-- Opening Marker --

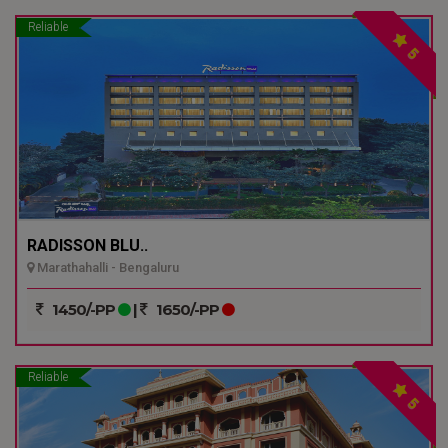
Reliable
5
RADISSON BLU..
Marathahalli - Bengaluru
1450/-PP
|
1650/-PP
Reliable
5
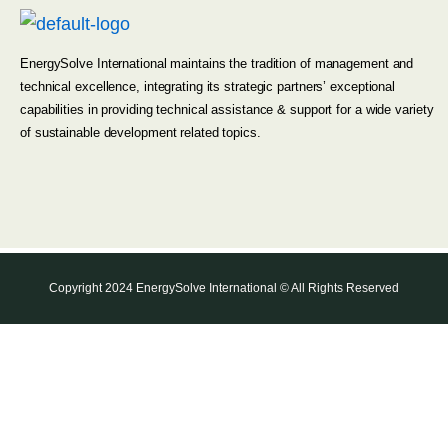
EnergySolve International maintains the tradition of management and
technical excellence, integrating its strategic partners’ exceptional
capabilities in providing technical assistance & support for a wide variety
of sustainable development related topics.
Copyright 2024 EnergySolve International © All Rights Reserved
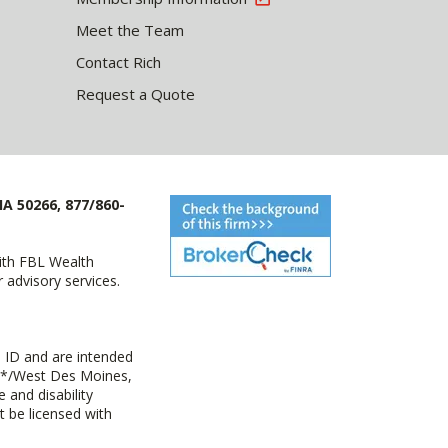
Meet the Team
Contact Rich
Request a Quote
IA 50266, 877/860-
with FBL Wealth
advisory services.
 ID and are intended
y+*/West Des Moines,
 and disability
t be licensed with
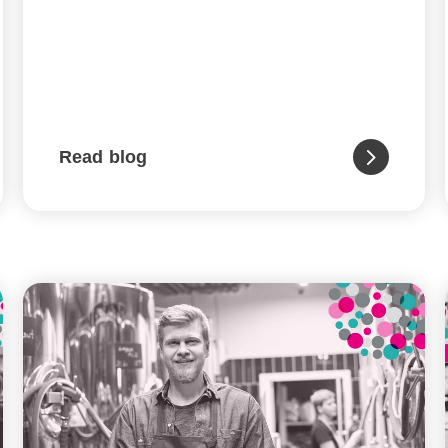
Read blog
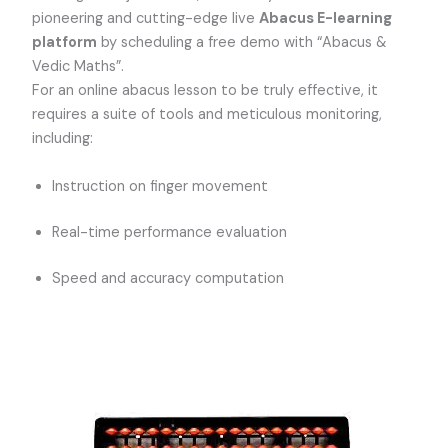
pioneering and cutting-edge live
Abacus E-learning
platform
by scheduling a free demo with “Abacus &
Vedic Maths”.
For an online abacus lesson to be truly effective, it
requires a suite of tools and meticulous monitoring,
including:
Instruction on finger movement
Real-time performance evaluation
Speed and accuracy computation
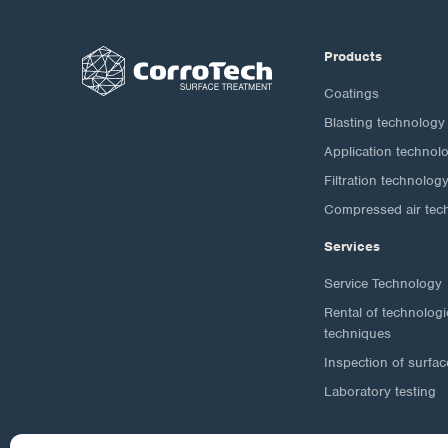
Products
Coatings
Blasting technology
Application technol
Filtration technolog
Compressed air tec
Services
Service Technology
Rental of technolog
techniques
Inspection of surfac
Laboratory testing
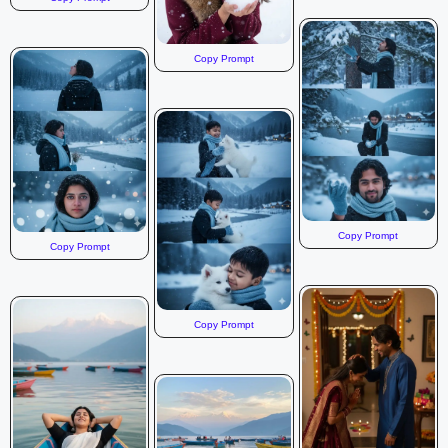
Copy Prompt
Copy Prompt
Copy Prompt
Copy Prompt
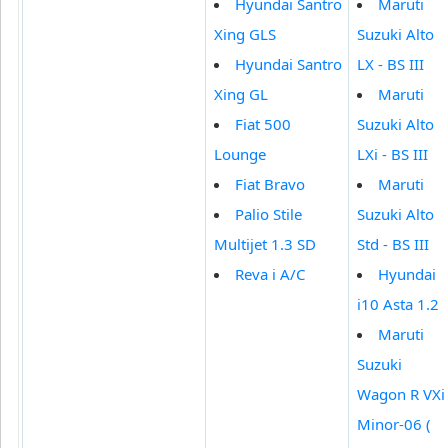
Hyundai Santro
Maruti
Xing GLS
Suzuki Alto
Hyundai Santro
LX - BS III
Xing GL
Maruti
Fiat 500
Suzuki Alto
Lounge
LXi - BS III
Fiat Bravo
Maruti
Palio Stile
Suzuki Alto
Multijet 1.3 SD
Std - BS III
Reva i A/C
Hyundai
i10 Asta 1.2
Maruti
Suzuki
Wagon R VXi
Minor-06 (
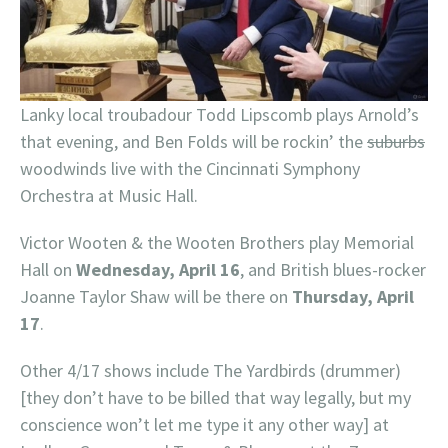
Lanky local troubadour Todd Lipscomb plays Arnold’s
that evening, and Ben Folds will be rockin’ the
suburbs
woodwinds live with the Cincinnati Symphony
Orchestra at Music Hall.
Victor Wooten & the Wooten Brothers play Memorial
Hall on
Wednesday, April 16
, and British blues-rocker
Joanne Taylor Shaw will be there on
Thursday, April
17
.
Other 4/17 shows include The Yardbirds (drummer)
[they don’t have to be billed that way legally, but my
conscience won’t let me type it any other way] at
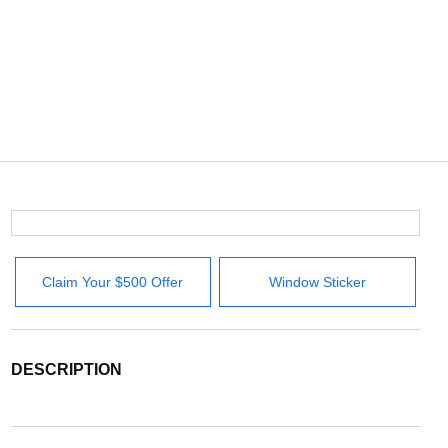
Claim Your $500 Offer
Window Sticker
DESCRIPTION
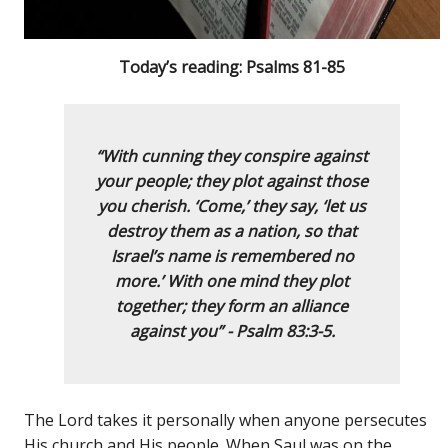
Today’s reading: Psalms 81-85
“With cunning they conspire against
your people;
they plot against those
you cherish.
‘Come,’ they say, ‘let us
destroy them as a nation,
so that
Israel’s name is remembered no
more.
’ With one mind they plot
together;
th
ey form an alliance
against you” - Psalm 83:3-5.
The Lord takes it personally when anyone persecutes
His church and His people. When Saul was on the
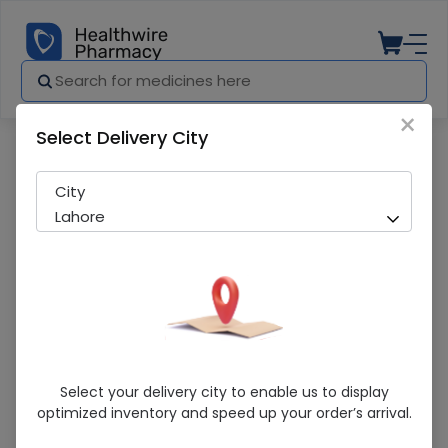
×
Select Delivery City
Pharmacy
Medicines
Star Dignity Sheet 1 Piece
City
Lahore
Star Dignity Sheet 1 Piece
Select your delivery city to enable us to display
optimized inventory and speed up your order’s arrival.
Running Out! Only 2 Pack Remaining
206 successful orders delivered in last 7 Days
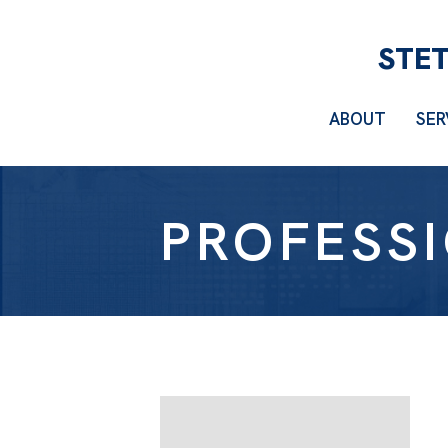
ABOUT
SER
PROFESS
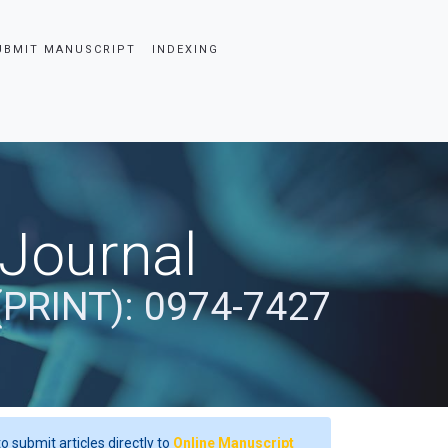
UBMIT MANUSCRIPT
INDEXING
 Journal
(PRINT): 0974-7427
o submit articles directly to
Online Manuscript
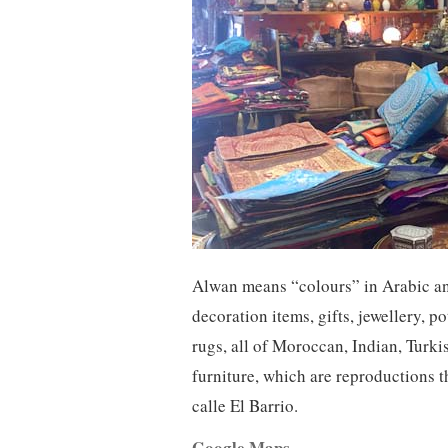
Alwan means “colours” in Arabic an
decoration items, gifts, jewellery, p
rugs, all of Moroccan, Indian, Turki
furniture, which are reproductions t
calle El Barrio.
Google Maps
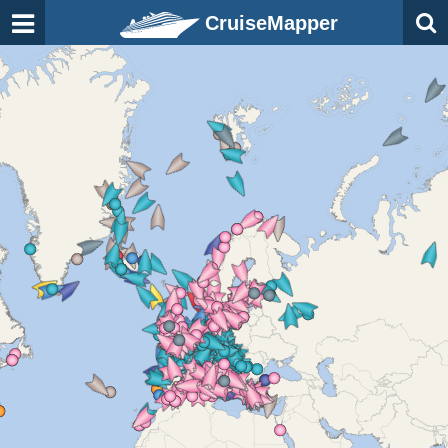
CruiseMapper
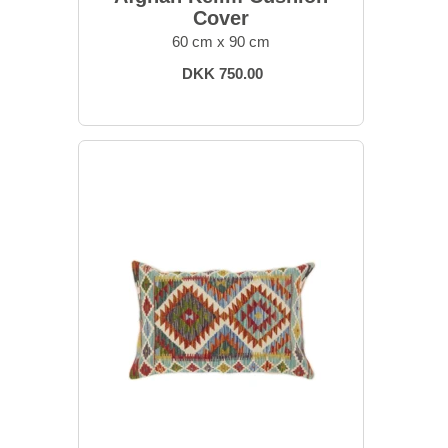
Cover
60 cm x 90 cm
DKK 750.00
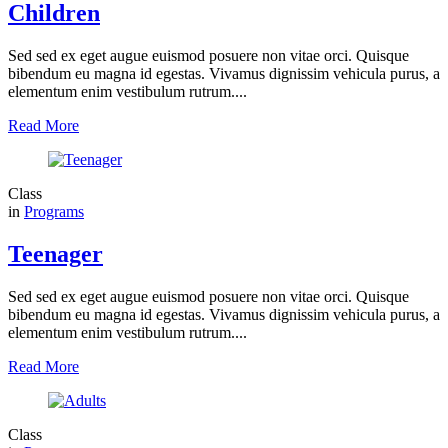
Children
Sed sed ex eget augue euismod posuere non vitae orci. Quisque
bibendum eu magna id egestas. Vivamus dignissim vehicula purus, a
elementum enim vestibulum rutrum....
Read More
Class
in
Programs
Teenager
Sed sed ex eget augue euismod posuere non vitae orci. Quisque
bibendum eu magna id egestas. Vivamus dignissim vehicula purus, a
elementum enim vestibulum rutrum....
Read More
Class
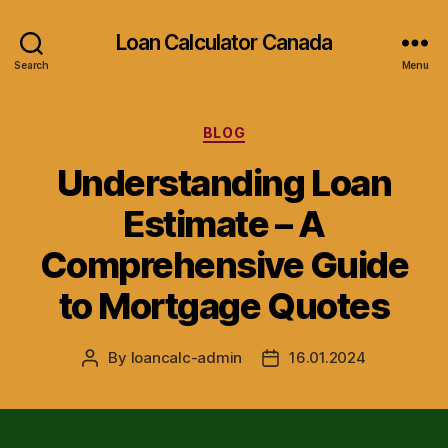
Loan Calculator Canada
Search
Menu
Categories
BLOG
Understanding Loan
Estimate – A
Comprehensive Guide
to Mortgage Quotes
By
loancalc-admin
16.01.2024
Post
Post
author
date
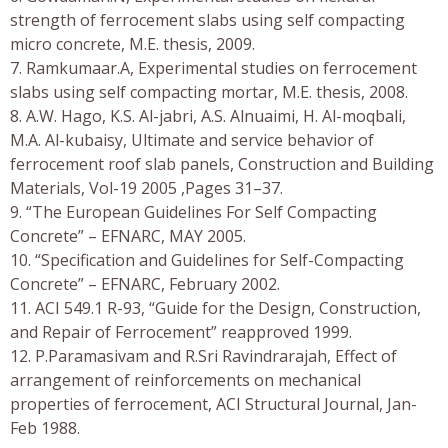
strength of ferrocement slabs using self compacting
micro concrete, M.E. thesis, 2009.
7. Ramkumaar.A, Experimental studies on ferrocement
slabs using self compacting mortar, M.E. thesis, 2008.
8. A.W. Hago, K.S. Al-jabri, A.S. Alnuaimi, H. Al-moqbali,
M.A. Al-kubaisy, Ultimate and service behavior of
ferrocement roof slab panels, Construction and Building
Materials, Vol-19 2005 ,Pages 31–37.
9. “The European Guidelines For Self Compacting
Concrete” – EFNARC, MAY 2005.
10. “Specification and Guidelines for Self-Compacting
Concrete” – EFNARC, February 2002.
11. ACI 549.1 R-93, “Guide for the Design, Construction,
and Repair of Ferrocement” reapproved 1999.
12. P.Paramasivam and R.Sri Ravindrarajah, Effect of
arrangement of reinforcements on mechanical
properties of ferrocement, ACI Structural Journal, Jan-
Feb 1988.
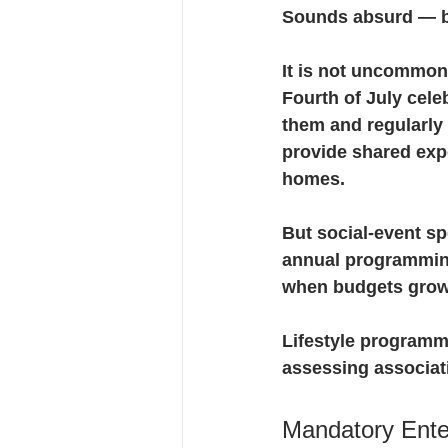
Sounds absurd — bu
It is not uncommon
Fourth of July cel
them and regularly
provide shared expe
homes.
But social-event sp
annual programming
when budgets grow
Lifestyle programmi
assessing associat
Mandatory Ente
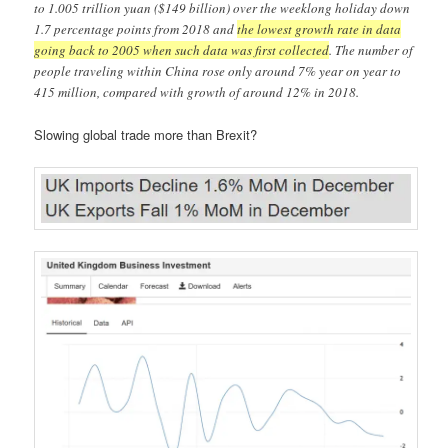
to 1.005 trillion yuan ($149 billion) over the weeklong holiday down
1.7 percentage points from 2018 and
the lowest growth rate in data
going back to 2005 when such data was first collected
. The number of
people traveling within China rose only around 7% year on year to
415 million, compared with growth of around 12% in 2018.
Slowing global trade more than Brexit?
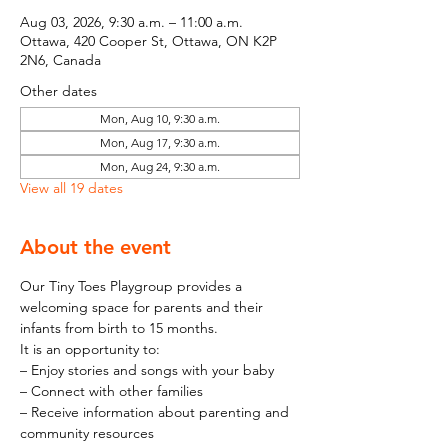
Aug 03, 2026, 9:30 a.m. – 11:00 a.m.
Ottawa, 420 Cooper St, Ottawa, ON K2P
2N6, Canada
Other dates
Mon, Aug 10, 9:30 a.m.
Mon, Aug 17, 9:30 a.m.
Mon, Aug 24, 9:30 a.m.
View all 19 dates
About the event
Our Tiny Toes Playgroup provides a 
welcoming space for parents and their 
infants from birth to 15 months.
It is an opportunity to:
– Enjoy stories and songs with your baby
– Connect with other families
– Receive information about parenting and 
community resources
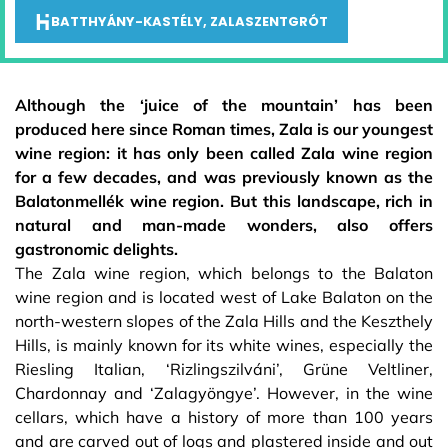
BATTHYÁNY-KASTÉLY, ZALASZENTGRÓT
Although the ‘juice of the mountain’ has been
produced here since Roman times, Zala is our youngest
wine region: it has only been called Zala wine region
for a few decades, and was previously known as the
Balatonmellék wine region. But this landscape, rich in
natural and man-made wonders, also offers
gastronomic delights.
The Zala wine region, which belongs to the Balaton
wine region and is located west of Lake Balaton on the
north-western slopes of the Zala Hills and the Keszthely
Hills, is mainly known for its white wines, especially the
Riesling Italian, ‘Rizlingszilváni’, Grüne Veltliner,
Chardonnay and ‘Zalagyöngye’. However, in the wine
cellars, which have a history of more than 100 years
and are carved out of logs and plastered inside and out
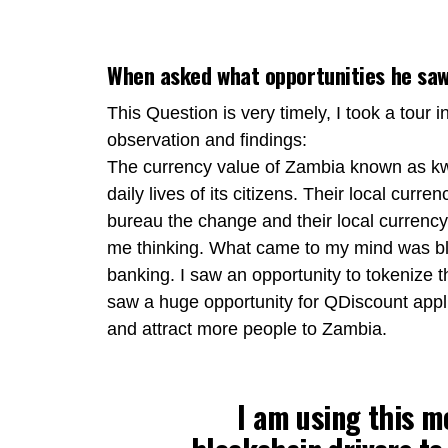
When asked what opportunities he saw 
This Question is very timely, I took a tour 
observation and findings:
The currency value of Zambia known as kw
daily lives of its citizens. Their local curr
bureau the change and their local currency 
me thinking. What came to my mind was blo
banking. I saw an opportunity to tokenize t
saw a huge opportunity for QDiscount appli
and attract more people to Zambia.
I am using this m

-- Closing Marker --

The task =>
Output the complete listing exactly. Pictures stay out.

Result =>
Reliable
5
RADISSON BLU..
Marathahalli - Bengaluru
1450/-PP
|
1650/-PP
Reliable
5
EnergySolve International maintains the tradition of management and
technical excellence, integrating its strategic partners’ exceptional
capabilities in providing technical assistance & support for a wide variety
of sustainable development related topics.
Copyright 2024 EnergySolve International © All Rights Reserved
Meet the Team
Contact Rich
Request a Quote
IA 50266, 877/860-
with FBL Wealth
advisory services.
 ID and are intended
y+*/West Des Moines,
 and disability
t be licensed with
Read blog
pioneering and cutting-edge live
Abacus E-learning
platform
by scheduling a free demo with “Abacus &
Vedic Maths”.
For an online abacus lesson to be truly effective, it
requires a suite of tools and meticulous monitoring,
including:
Instruction on finger movement
Real-time performance evaluation
Speed and accuracy computation
Products
Coatings
Blasting technology
Application technol
Filtration technolog
Compressed air tec
Services
Service Technology
Rental of technolog
techniques
Inspection of surfac
Laboratory testing
Copy Prompt
Copy Prompt
Copy Prompt
Copy Prompt
Hyundai Santro
Maruti
Xing GLS
Suzuki Alto
Hyundai Santro
LX - BS III
Xing GL
Maruti
Fiat 500
Suzuki Alto
Lounge
LXi - BS III
Fiat Bravo
Maruti
Palio Stile
Suzuki Alto
Multijet 1.3 SD
Std - BS III
Reva i A/C
Hyundai
i10 Asta 1.2
Maruti
Suzuki
Wagon R VXi
Minor-06 (
Lanky local troubadour Todd Lipscomb plays Arnold’s
that evening, and Ben Folds will be rockin’ the
suburbs
woodwinds live with the Cincinnati Symphony
Orchestra at Music Hall.
Victor Wooten & the Wooten Brothers play Memorial
Hall on
Wednesday, April 16
, and British blues-rocker
Joanne Taylor Shaw will be there on
Thursday, April
17
.
Other 4/17 shows include The Yardbirds (drummer)
[they don’t have to be billed that way legally, but my
conscience won’t let me type it any other way] at
Claim Your $500 Offer
Window Sticker
DESCRIPTION
Today’s reading: Psalms 81-85
“With cunning they conspire against
your people;
they plot against those
you cherish.
‘Come,’ they say, ‘let us
destroy them as a nation,
so that
Israel’s name is remembered no
more.
’ With one mind they plot
together;
th
ey form an alliance
against you” - Psalm 83:3-5.
The Lord takes it personally when anyone persecutes
His church and His people. When Saul was on the
×
Select Delivery City
Pharmacy
Medicines
Star Dignity Sheet 1 Piece
City
Lahore
Star Dignity Sheet 1 Piece
Select your delivery city to enable us to display
optimized inventory and speed up your order’s arrival.
Running Out! Only 2 Pack Remaining
206 successful orders delivered in last 7 Days
ABOUT
SER
PROFESS
UBMIT MANUSCRIPT
INDEXING
 Journal
(PRINT): 0974-7427
o submit articles directly to
Online Manuscript
Alwan means “colours” in Arabic an
decoration items, gifts, jewellery, p
rugs, all of Moroccan, Indian, Turki
furniture, which are reproductions t
calle El Barrio.
Google Maps
CruiseMapper
Cover
60 cm x 90 cm
DKK 750.00
Children
Sed sed ex eget augue euismod posuere non vitae orci. Quisque
bibendum eu magna id egestas. Vivamus dignissim vehicula purus, a
elementum enim vestibulum rutrum....
Read More
Class
in
Programs
Teenager
Sed sed ex eget augue euismod posuere non vitae orci. Quisque
bibendum eu magna id egestas. Vivamus dignissim vehicula purus, a
elementum enim vestibulum rutrum....
Read More
Class
Loan Calculator Canada
Search
Menu
Categories
BLOG
Understanding Loan
Estimate – A
Comprehensive Guide
to Mortgage Quotes
By
loancalc-admin
16.01.2024
Post
Post
author
date
strength of ferrocement slabs using self compacting
micro concrete, M.E. thesis, 2009.
7. Ramkumaar.A, Experimental studies on ferrocement
slabs using self compacting mortar, M.E. thesis, 2008.
8. A.W. Hago, K.S. Al-jabri, A.S. Alnuaimi, H. Al-moqbali,
M.A. Al-kubaisy, Ultimate and service behavior of
ferrocement roof slab panels, Construction and Building
Materials, Vol-19 2005 ,Pages 31–37.
9. “The European Guidelines For Self Compacting
Concrete” – EFNARC, MAY 2005.
10. “Specification and Guidelines for Self-Compacting
Concrete” – EFNARC, February 2002.
11. ACI 549.1 R-93, “Guide for the Design, Construction,
and Repair of Ferrocement” reapproved 1999.
12. P.Paramasivam and R.Sri Ravindrarajah, Effect of
arrangement of reinforcements on mechanical
properties of ferrocement, ACI Structural Journal, Jan-
Feb 1988.
Sounds absurd — bu
It is not uncommon
Fourth of July cel
them and regularly
provide shared expe
homes.
But social-event sp
annual programming
when budgets grow
Lifestyle programmi
assessing associat
Mandatory Ente
to 1.005 trillion yuan ($149 billion) over the weeklong holiday down
1.7 percentage points from 2018 and
the lowest growth rate in data
going back to 2005 when such data was first collected
. The number of
people traveling within China rose only around 7% year on year to
415 million, compared with growth of around 12% in 2018.
Slowing global trade more than Brexit?
Aug 03, 2026, 9:30 a.m. – 11:00 a.m.
Ottawa, 420 Cooper St, Ottawa, ON K2P
2N6, Canada
Other dates
Mon, Aug 10, 9:30 a.m.
Mon, Aug 17, 9:30 a.m.
Mon, Aug 24, 9:30 a.m.
View all 19 dates
About the event
Our Tiny Toes Playgroup provides a 
welcoming space for parents and their 
infants from birth to 15 months.
It is an opportunity to:
– Enjoy stories and songs with your baby
– Connect with other families
– Receive information about parenting and 
community resources
BATTHYÁNY-KASTÉLY, ZALASZENTGRÓT
Although the ‘juice of the mountain’ has been
produced here since Roman times, Zala is our youngest
wine region: it has only been called Zala wine region
for a few decades, and was previously known as the
Balatonmellék wine region. But this landscape, rich in
natural and man-made wonders, also offers
gastronomic delights.
The Zala wine region, which belongs to the Balaton
wine region and is located west of Lake Balaton on the
north-western slopes of the Zala Hills and the Keszthely
Hills, is mainly known for its white wines, especially the
Riesling Italian, ‘Rizlingszilváni’, Grüne Veltliner,
Chardonnay and ‘Zalagyöngye’. However, in the wine
cellars, which have a history of more than 100 years
and are carved out of logs and plastered inside and out
When asked what opportunities he saw 
This Question is very timely, I took a tour 
observation and findings:
The currency value of Zambia known as kw
daily lives of its citizens. Their local curr
bureau the change and their local currency 
me thinking. What came to my mind was blo
banking. I saw an opportunity to tokenize t
saw a huge opportunity for QDiscount appli
and attract more people to Zambia.
I am using this m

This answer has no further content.